Is to even see prominent voices, particularly the ones on our side, even trying to nuance torture. It's not just disappointing, but totally disheartening. I've been watching a bit more cable news than I should after having sworn it off, entirely. Yesterday morning, I was watching the drivel that is the Morning Joe on MSNBC and watching both Joe Scarborough (who I was surprised to see supporting situational torture) and Senior Vice President and Washington Bureau Chief for NBC News, Mark Whitaker, actually supporting the argument that Obama shouldn't care about this because "we have bigger issues to worry about, now." All the while, resident liberal Mika Brzezinski is right in frame barely saying a peep on this.

I'm not really worried about the openly-supporting and advocating thugs as I am the soft and tacit approval they get from the scared or apathetic, and it really ties into what CD is saying about the joking that helps to normalize it.

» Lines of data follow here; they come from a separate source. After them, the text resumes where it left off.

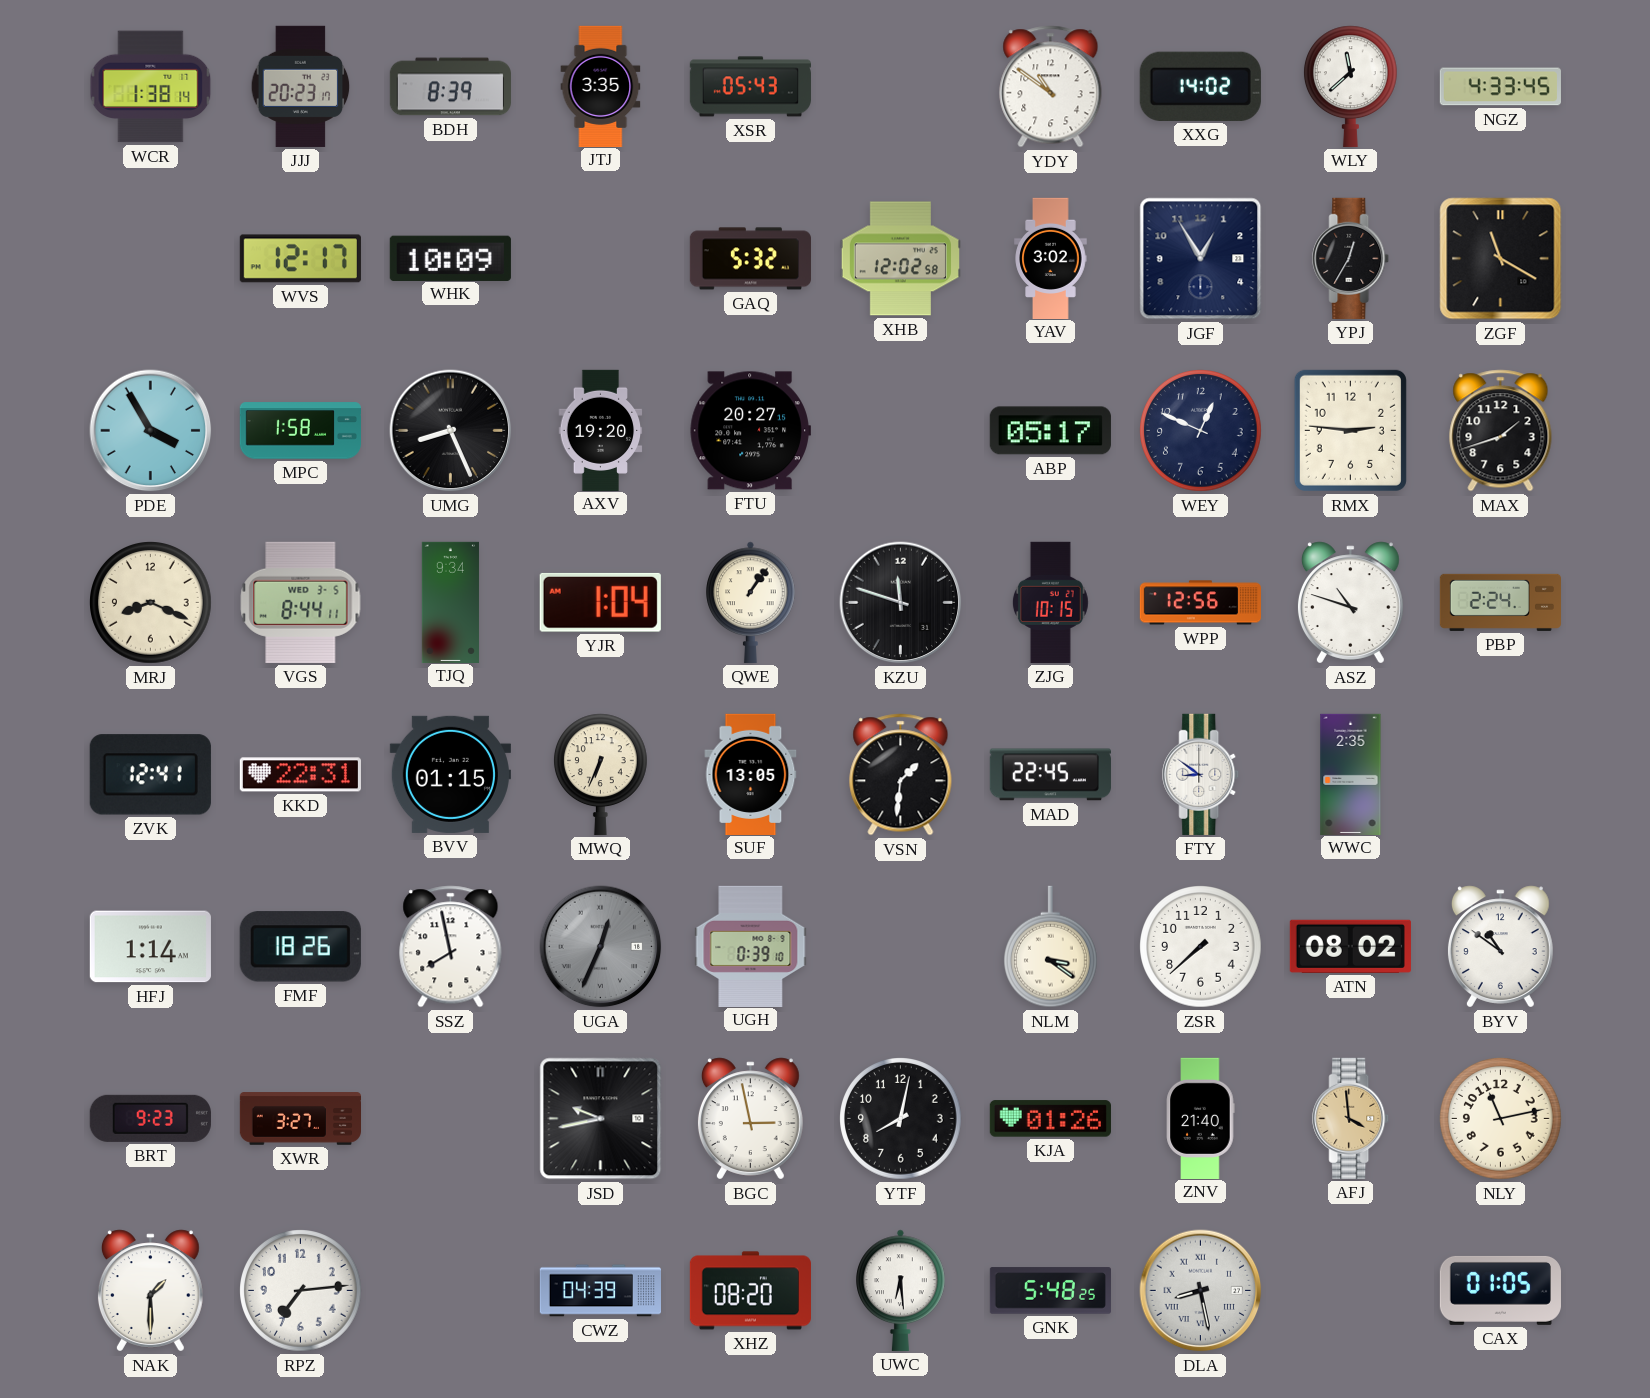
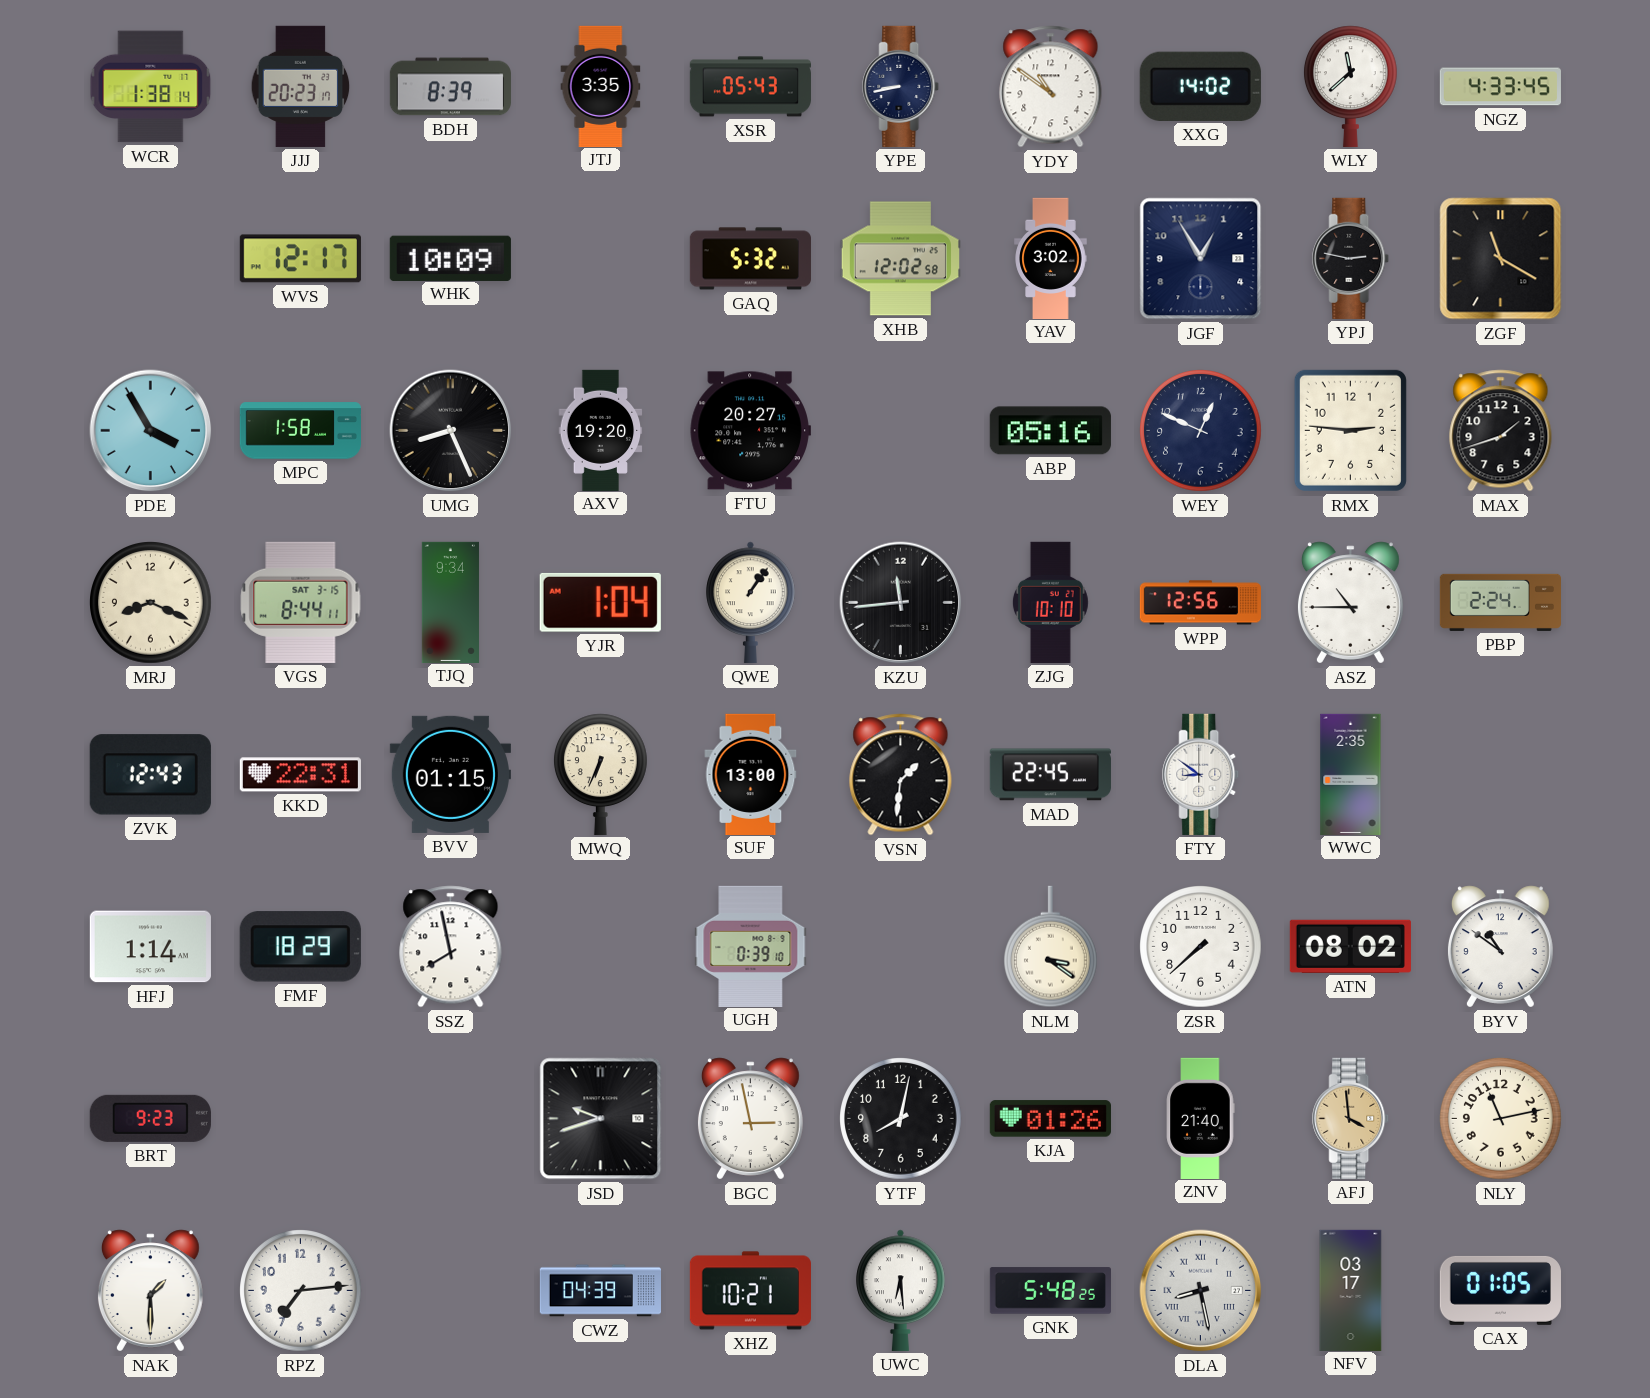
YPE: none -> 8:43
YPJ: 12:35 -> 2:47
ABP: 05:17 -> 05:16
VGS date: WED 3-5 -> SAT 3-15
KZU: 11:48 -> 11:44
ZJG: 10:15 -> 10:10
ASZ: 10:48 -> 10:45
ZVK: 12:41 -> 12:43
SUF: 13:05 -> 13:00
FMF: 18:26 -> 18:29
UGA: 12:34 -> none
XWR: 3:27 -> none
JSD: 9:43 -> 9:42
XHZ: 08:20 -> 10:21
NFV: none -> 03:17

Torture should be one of those things thinking folks should automatically cringe at hearing about. For the moralist, like myself, it should make us sick. For the pragmatist, they should instantly recognize that it doesn't even work, and that if it works, for the moment, that we lose more in the long-term than we'd ever be able to gain from it. The thing about torture is that if even one is to argue that we gain in the short-term it'd mean that we'd have to make it our formal policy and apply it consistently over every single soul we'd capture to even hope to begin to stay even an inch ahead of the ridiculously large and negative consequences. To put it more simply, if there is ever anything to gain from torture, it'd require so many resources as to totally ruin us instantly (apart from the obvious moral ruin even one act gets us).

There shouldn't be any "buts" on torture, period, and I'm particularly outraged and disheartened to see that we even have to push anyone to see that torture can never be an option for the United States of America. I've come to the point of where I don't even mind using the "un-American" rhetorical bomb against folks that even attempt to advocate or apologise for torture.